Well DB4S is randomly selected as the thin pumping well in the work area. Figure 4 shows the results of three realizations taken at different times after pumping near the pumping well, and Figure 5 shows the logging curve of the pumping well. It can be seen from Figure 4 that a thicker river channel is developed in the upper part of the reservoir, sheet sand is developed in the lower part of the river channel, and some smaller branch rivers are developed at the bottom of the reservoir, which is in line with the situation reflected in the actual drilling logging curve (Figure 5), which indicates that the coupling modeling results more truly reflect the distribution of sedimentary microfacies of the underground reservoir.

Figure 4. Microfacies simulation results of DB4S.

Figure 5. Drilling well logging curve of DB4S (GR & RT).

The sedimentary microfacies established by this method are used as constraint conditions to model facies controlled reservoir parameters and conduct numerical simulations. The numerical simulation results are in good agreement with the actual production history of the well, greatly reducing the workload and difficulty of history matching, and the reliability of single well production prediction and scheme design is higher.

5. Conclusions

1) According to the different distribution characteristics and geometric shapes of different sedimentary microfacies, the idea of coupling modeling with different simulation methods is proposed, which breaks the tradition of using the same modeling method for different sedimentary microfacies.

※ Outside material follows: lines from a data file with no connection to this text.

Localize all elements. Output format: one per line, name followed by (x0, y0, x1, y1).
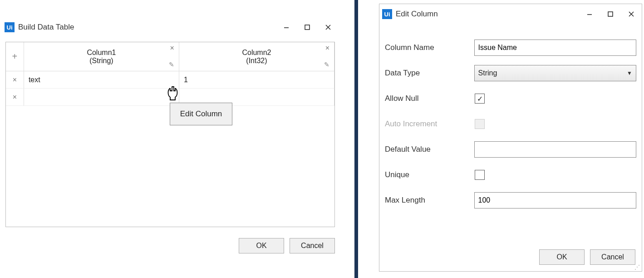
edit-column-form: Column Name Data Type String ▼ Allow Nul… (379, 24, 642, 213)
ok-button[interactable]: OK (539, 249, 585, 265)
mouse-cursor-icon (166, 85, 179, 101)
unique-label: Unique (385, 170, 475, 179)
build-data-table-window: Ui Build Data Table + × Column1 (String)… (2, 18, 339, 257)
minimize-button[interactable] (579, 5, 600, 23)
data-type-select[interactable]: String ▼ (474, 65, 636, 81)
cell[interactable]: 1 (179, 71, 334, 89)
allow-null-label: Allow Null (385, 94, 475, 103)
delete-column-icon[interactable]: × (170, 44, 174, 52)
auto-increment-label: Auto Increment (385, 119, 475, 129)
maximize-button[interactable] (297, 18, 318, 36)
vertical-divider (354, 0, 358, 278)
cancel-button[interactable]: Cancel (590, 249, 635, 265)
column-type: (String) (89, 57, 113, 65)
ok-button[interactable]: OK (239, 238, 284, 253)
delete-row-icon[interactable]: × (6, 71, 24, 89)
column-header-2[interactable]: × Column2 (Int32) ✎ (179, 42, 334, 71)
unique-checkbox[interactable] (475, 170, 485, 180)
default-value-label: Default Value (385, 145, 474, 154)
delete-row-icon[interactable]: × (6, 89, 24, 106)
column-name: Column1 (87, 49, 116, 57)
titlebar: Ui Build Data Table (2, 18, 339, 36)
default-value-input[interactable] (474, 141, 636, 158)
max-length-label: Max Length (385, 196, 474, 205)
app-logo-icon: Ui (5, 22, 15, 32)
cancel-button[interactable]: Cancel (290, 238, 335, 253)
edit-column-icon[interactable]: ✎ (324, 61, 329, 68)
chevron-down-icon: ▼ (627, 70, 632, 76)
window-title: Build Data Table (18, 23, 74, 32)
header-row: + × Column1 (String) ✎ × Column2 (Int32)… (6, 42, 334, 71)
edit-column-tooltip: Edit Column (170, 103, 232, 125)
column-name-input[interactable] (474, 40, 636, 56)
window-title: Edit Column (396, 10, 438, 19)
add-column-button[interactable]: + (6, 42, 24, 71)
column-type: (Int32) (246, 57, 267, 65)
close-button[interactable] (318, 18, 339, 36)
data-table-grid: + × Column1 (String) ✎ × Column2 (Int32)… (5, 42, 335, 227)
edit-column-window: Ui Edit Column Column Name Data Type Str… (379, 4, 642, 272)
max-length-input[interactable] (474, 192, 636, 208)
maximize-button[interactable] (600, 5, 621, 23)
edit-column-icon[interactable]: ✎ (169, 61, 174, 68)
column-name: Column2 (242, 49, 271, 57)
close-button[interactable] (621, 5, 642, 23)
svg-rect-1 (305, 25, 310, 30)
allow-null-checkbox[interactable]: ✓ (475, 94, 485, 104)
auto-increment-checkbox (475, 119, 485, 129)
resize-grip-icon[interactable]: ⋰ (634, 264, 641, 270)
column-name-label: Column Name (385, 43, 474, 52)
svg-rect-5 (608, 12, 613, 16)
column-header-1[interactable]: × Column1 (String) ✎ (24, 42, 179, 71)
minimize-button[interactable] (276, 18, 297, 36)
cell[interactable] (24, 89, 179, 106)
data-type-value: String (478, 69, 497, 77)
delete-column-icon[interactable]: × (325, 44, 329, 52)
app-logo-icon: Ui (382, 9, 392, 19)
cell[interactable]: text (24, 71, 179, 89)
titlebar: Ui Edit Column (379, 4, 642, 24)
data-type-label: Data Type (385, 69, 474, 78)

2) Taking full advantage of the characteristics and principles of point indicating process simulation and sequential indicator simulation, the sedimentary microfacies model of C5 reservoir in DC block has been established through the idea of coupling the two. Through dilution verification, the sedimentary microfacies model has a high consistency with the underground. The coupling microfacies modeling method has higher accuracy and reliability than the traditional modeling method, which provides a new idea for the prediction of sedimentary microfacies.

Acknowledgements

This work was funded by Grant-in-Aid for Scientific Research from Tangshan Normal University (No. 2019A08). Thanks are due to F. Feng at Sinopec for valuable discussion.

Conflicts of Interest

The authors declare no conflicts of interest regarding the publication of this paper.